NEW MARSKE Harrier Ricky Stevenson ran the race of his life to beat some of Great Britain’s top middle-distance runners in the Great Edinburgh Cross Country International.
The 21-year-old Teesside University student thrilled a huge television audience as he staged a superb sprint finish in the 4.2K race on a snowcovered Holyrood Park course.
He surged past Northern champion Steve Vernon and also claimed the scalps of prerace favourite Mo Farah, the European indoor 3,000m champion, and top miler Andy Baddely, who was trying for a hat-trick of victories in the event.
Now Stevenson looks set for an eye-catching year and could well follow in the footsteps of the last North-East winner of the prestigious Edinburgh event, Morpeth Harrier Nick McCormick, who went on to win the AAA 1500m title and represented England in the Commonwealth Games in Melbourne.
A delighted Stevenson said: “This is a massive confidence booster for me.
“Last year in races like this I wasn’t competitive enough.
Now I am challenging to win.
“You stand on the line against some of the world’s best athletes and as a youngster I have just got to try to get on to their coat-tails and hang on. It is great to have such role models.

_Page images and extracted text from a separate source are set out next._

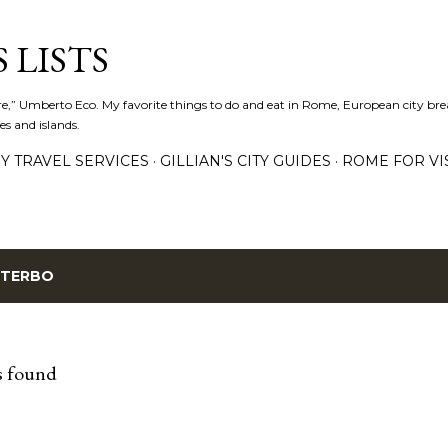
Skip to main content
 LISTS
lture,” Umberto Eco. My favorite things to do and eat in Rome, European city bre
es and islands.
Y TRAVEL SERVICES
GILLIAN'S CITY GUIDES
ROME FOR VI
ITERBO
s found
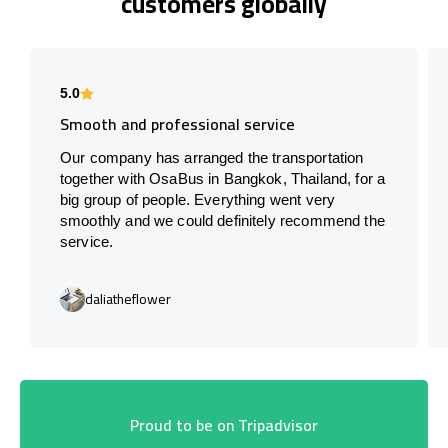
customers globally
5.0
Smooth and professional service
Our company has arranged the transportation
together with OsaBus in Bangkok, Thailand, for a
big group of people. Everything went very
smoothly and we could definitely recommend the
service.
daliatheflower
Proud to be on Tripadvisor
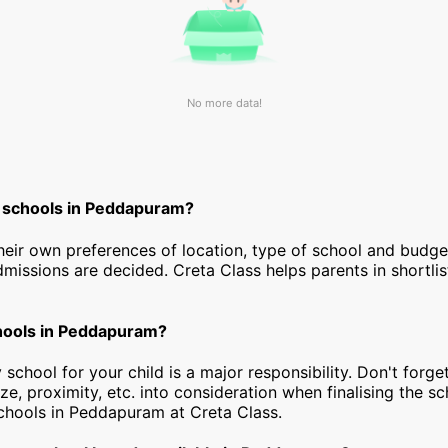
No more data!
t schools in Peddapuram?
heir own preferences of location, type of school and budg
dmissions are decided. Creta Class helps parents in shortlis
chools in Peddapuram?
 school for your child is a major responsibility. Don't forget
ize, proximity, etc. into consideration when finalising the s
 schools in Peddapuram at Creta Class.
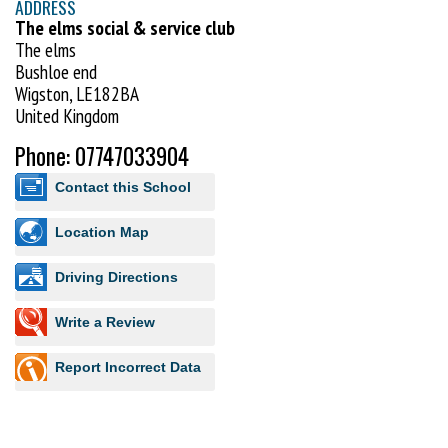
ADDRESS
The elms social & service club
The elms
Bushloe end
Wigston, LE182BA
United Kingdom
Phone: 07747033904
Contact this School
Location Map
Driving Directions
Write a Review
Report Incorrect Data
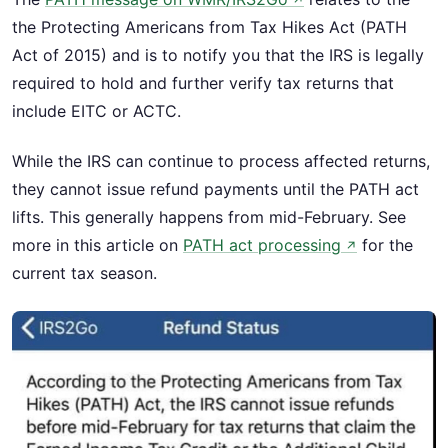
↗
the Protecting Americans from Tax Hikes Act (PATH
Act of 2015) and is to notify you that the IRS is legally
required to hold and further verify tax returns that
include EITC or ACTC.
While the IRS can continue to process affected returns,
they cannot issue refund payments until the PATH act
lifts. This generally happens from mid-February. See
more in this article on
PATH act processing
for the
↗
current tax season.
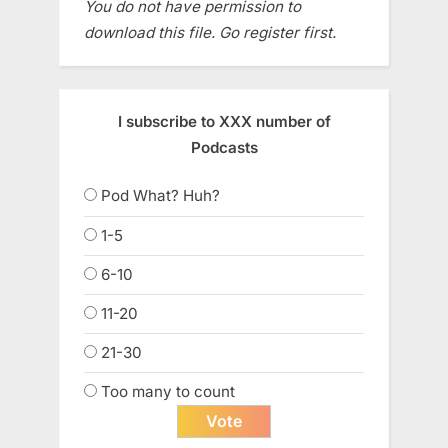
You do not have permission to
download this file. Go register first.
I subscribe to XXX number of
Podcasts
Pod What? Huh?
1-5
6-10
11-20
21-30
Too many to count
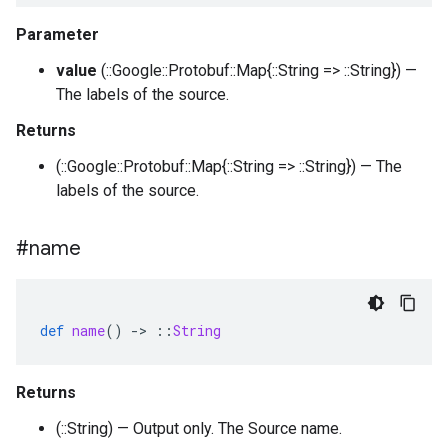
Parameter
value
(::Google::Protobuf::Map{::String => ::String}) —
The labels of the source.
Returns
(::Google::Protobuf::Map{::String => ::String}) — The
labels of the source.
#name
def
name
()
-
>
::
String
Returns
(::String) — Output only. The Source name.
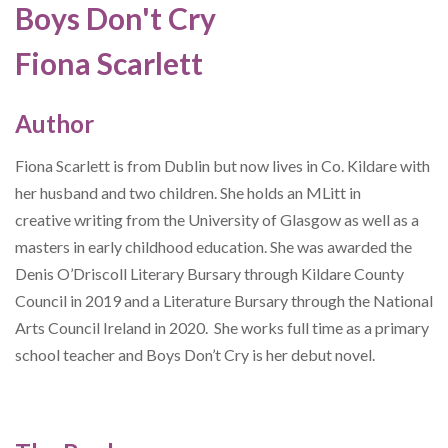
Boys Don't Cry
Fiona Scarlett
Author
Fiona Scarlett is from Dublin but now lives in Co. Kildare with
her husband and two children. She holds an MLitt in
creative writing from the University of Glasgow as well as a
masters in early childhood education. She was awarded the
Denis O’Driscoll Literary Bursary through Kildare County
Council in 2019 and a Literature Bursary through the National
Arts Council Ireland in 2020. She works full time as a primary
school teacher and Boys Don’t Cry is her debut novel.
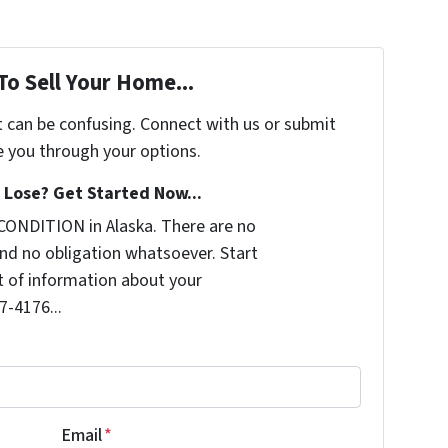
To Sell Your Home...
t can be confusing. Connect with us or submit
e you through your options.
Lose? Get Started Now...
CONDITION in Alaska. There are no
nd no obligation whatsoever. Start
it of information about your
7-4176...
Email
*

“It was my day today. I took the opportunity well and I won quite convincingly over the last 200 metres.”
Farah, who looked a certain winner as he went into an early lead, faded badly and trooped home dejectedly in third place.
The men’s 9K race came up with a shock as pre-race favourite Kenenisa Bekele, Ethiopia’s double Olympic and four-times world 10,000m champion, suffered only his second cross country defeat as he was beaten into fourth place by Kenyan trio Joseph Ebuya, Titus Mbishei and Eliud Kipchoge.
But there was no surprises in the women’s 5.8K race, won comfortably by Ethiopia’s Beijing Olympics 5,000m and 10,000m champion Tirunesh Dibaba, who beat Kenyan Vivian Cheruiyot, the world 5000m champion. Great Britain’s newly-crowned European cross country champion Hayley Yelling was fourth, while Chester-le-Street’s Scottish 4K champion Freya Murray, after battling in second place in the early stages of the race, finished eighth.
Selected results - Men (9K): 1 J Ebuya (Kenya) 28.41; 2 T Mbishei (Ken) 28.43; 3 E Kipchoge (Ken) 29.04; 4 K Bekele (Ethiopia) 29.17; 9 R McLeod (Great Britain) 30.19.
Men (4.2K): 1 R Stevenson (Great Britain) 13.20; 2 S Vernon (GB) 13.23; 3 M Farah (GB) 13.28.
Women (5.8K): 1 T Dibaba (Eth) 21.37; 2 V Cheruiyot (Ken) 21.47; 3 K Gezahegn (Eth) 21.48; 4 H Yelling-Higham (GB) 21.51; 5 S Twell (GB) 21.51; 8 F Murray (GB) 22.19.